Помнится, все они собрались на главной площади и пили лимонад. Я увидел Моник и успокоился. Когда она с группой, я не волнуюсь. Но если ее с ними нет или она с кем-то ушла, я чувствую себя несчастным, впадаю в тоску, становлюсь скучным — un jaloux[354]. Именно в Толедо я почувствовал, что разрываюсь между Нанни и Моник. В группе юных людей неизбежно происходит разделение на пары. Олени-самцы обхаживают молодых самок — психологически обхаживают. Я видел, как этот процесс захватил многих: девушки то потупляли взоры, то играли глазками, звучал смех, юноши напускали на себя важность, объединялись, издавали трубные звуки. Тяжелая атмосфера. Влюбленные пары не расстаются ни на миг, они все время вместе, целуются, сидя рядом в автобусе, куда-то вместе исчезают. У других, не нашедших пары, несчастный вид. Ведь для молодых любое путешествие — путешествие в страну любви. Карта Нежности мадемуазель де Скюдери, где путешественник выезжает из селения Новая дружба и переживает все чувства от Ненависти до Любви[355]. Я разрывался между этими двумя пунктами. Нанни находилась у подножия гор, миленькая, даже красивая, хотя в выражении ее лица было нечто капризное, что-то от женской своенравности, — у нее легко менялось настроение. Любит танцы, веселье, жизнь, однако не самодостаточная, ее нужно развлекать. Моник — высоко в горах, очень далеко от меня, но гораздо прекраснее; совершенная лучезарная красота сочетается у нее с периодами сурового аскетизма. Недоступная, но ближе к небесам, и, если не считать моменты острого одиночества, в конце я уже не колебался, кого предпочесть. Не думаю, что Нанни в определенном смысле было бы трудно добиться, а вот Моник — полностью исключено. Нанни олицетворяет компромисс, Моник — идеал. Одну я забуду, вторую — никогда.

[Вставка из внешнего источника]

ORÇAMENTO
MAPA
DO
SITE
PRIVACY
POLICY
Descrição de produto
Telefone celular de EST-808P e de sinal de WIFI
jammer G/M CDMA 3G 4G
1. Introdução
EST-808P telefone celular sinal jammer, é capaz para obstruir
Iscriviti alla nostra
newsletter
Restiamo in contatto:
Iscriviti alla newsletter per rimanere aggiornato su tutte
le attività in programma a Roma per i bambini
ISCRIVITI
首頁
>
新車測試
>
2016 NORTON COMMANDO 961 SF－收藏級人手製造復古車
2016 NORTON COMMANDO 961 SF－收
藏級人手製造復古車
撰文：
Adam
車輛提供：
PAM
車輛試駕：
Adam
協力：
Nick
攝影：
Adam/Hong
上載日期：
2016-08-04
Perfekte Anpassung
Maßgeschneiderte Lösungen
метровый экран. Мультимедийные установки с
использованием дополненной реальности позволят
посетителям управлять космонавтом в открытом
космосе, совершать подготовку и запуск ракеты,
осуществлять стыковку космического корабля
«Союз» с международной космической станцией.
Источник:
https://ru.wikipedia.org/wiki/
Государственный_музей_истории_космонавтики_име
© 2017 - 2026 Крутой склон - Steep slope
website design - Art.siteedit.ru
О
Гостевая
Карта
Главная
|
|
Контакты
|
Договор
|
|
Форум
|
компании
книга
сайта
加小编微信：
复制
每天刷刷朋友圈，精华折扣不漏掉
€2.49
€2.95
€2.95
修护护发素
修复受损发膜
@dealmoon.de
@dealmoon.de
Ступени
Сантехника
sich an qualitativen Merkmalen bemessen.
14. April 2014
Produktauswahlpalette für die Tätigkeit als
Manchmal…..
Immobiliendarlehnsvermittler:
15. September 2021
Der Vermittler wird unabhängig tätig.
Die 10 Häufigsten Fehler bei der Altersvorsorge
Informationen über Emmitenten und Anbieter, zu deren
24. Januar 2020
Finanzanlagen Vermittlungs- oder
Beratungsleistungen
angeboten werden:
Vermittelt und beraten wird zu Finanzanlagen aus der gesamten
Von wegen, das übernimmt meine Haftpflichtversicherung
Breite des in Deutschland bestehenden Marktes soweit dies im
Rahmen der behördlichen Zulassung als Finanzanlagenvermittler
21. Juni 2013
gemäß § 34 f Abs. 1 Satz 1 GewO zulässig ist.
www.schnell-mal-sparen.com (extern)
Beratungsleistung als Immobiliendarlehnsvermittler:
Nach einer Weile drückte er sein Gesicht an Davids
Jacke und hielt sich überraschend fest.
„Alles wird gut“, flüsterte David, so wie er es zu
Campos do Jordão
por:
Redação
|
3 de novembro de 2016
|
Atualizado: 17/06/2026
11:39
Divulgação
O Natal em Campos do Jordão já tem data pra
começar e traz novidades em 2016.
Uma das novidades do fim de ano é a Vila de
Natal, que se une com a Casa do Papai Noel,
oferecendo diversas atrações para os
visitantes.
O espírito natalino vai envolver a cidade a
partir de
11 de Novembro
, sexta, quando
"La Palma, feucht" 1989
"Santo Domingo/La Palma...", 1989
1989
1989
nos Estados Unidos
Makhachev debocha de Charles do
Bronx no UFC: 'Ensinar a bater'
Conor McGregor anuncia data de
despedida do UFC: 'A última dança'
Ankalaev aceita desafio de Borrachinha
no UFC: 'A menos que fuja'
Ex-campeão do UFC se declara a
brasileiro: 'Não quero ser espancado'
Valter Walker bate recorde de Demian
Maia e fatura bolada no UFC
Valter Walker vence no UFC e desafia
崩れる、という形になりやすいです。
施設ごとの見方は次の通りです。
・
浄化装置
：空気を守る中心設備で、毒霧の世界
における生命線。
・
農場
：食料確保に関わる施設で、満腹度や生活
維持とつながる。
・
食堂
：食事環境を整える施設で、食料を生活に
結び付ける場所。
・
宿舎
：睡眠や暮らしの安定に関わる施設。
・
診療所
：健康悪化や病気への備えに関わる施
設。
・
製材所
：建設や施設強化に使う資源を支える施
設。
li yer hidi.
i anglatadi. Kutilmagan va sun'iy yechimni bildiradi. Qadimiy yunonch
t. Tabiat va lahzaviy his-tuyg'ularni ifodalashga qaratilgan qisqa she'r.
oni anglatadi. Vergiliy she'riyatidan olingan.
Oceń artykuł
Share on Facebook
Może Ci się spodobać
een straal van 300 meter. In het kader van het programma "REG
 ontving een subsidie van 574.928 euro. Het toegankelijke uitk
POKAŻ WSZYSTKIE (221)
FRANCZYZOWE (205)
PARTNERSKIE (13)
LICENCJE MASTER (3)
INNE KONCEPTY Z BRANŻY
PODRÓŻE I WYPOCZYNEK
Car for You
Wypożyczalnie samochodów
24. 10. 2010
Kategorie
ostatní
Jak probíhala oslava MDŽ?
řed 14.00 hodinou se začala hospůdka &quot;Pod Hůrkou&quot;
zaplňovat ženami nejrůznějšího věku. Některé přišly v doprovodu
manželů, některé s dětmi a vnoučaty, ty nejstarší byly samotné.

В Моник уживаются две крайности: озорство бесенка — тогда она похожа на малого ребенка, и внезапная замкнутость, полная внутренняя закрытость — тогда кажется, что она вдвое старше своего возраста. В ней нет ничего постоянного, все ее настроения изменчивы. Радужный темперамент.
Седьмой день. На следующее утро едем вокруг холмов, окружающих Толедо, вся группа восхищается видом города, его домами. Но я в Греции привык к белому цвету, эти дома кажутся мне грязными, тусклыми, мрачными. Ущелье с протекающей внизу мутной Тахо не могло не повлиять на Эль Греко. Городской пейзаж вызывает мысль о чистилище. По старому мосту вновь въезжаем в город. Я сделал два снимка, умудрившись в оба включить Моник. В действительности на этот раз на всех моих фотографиях была она.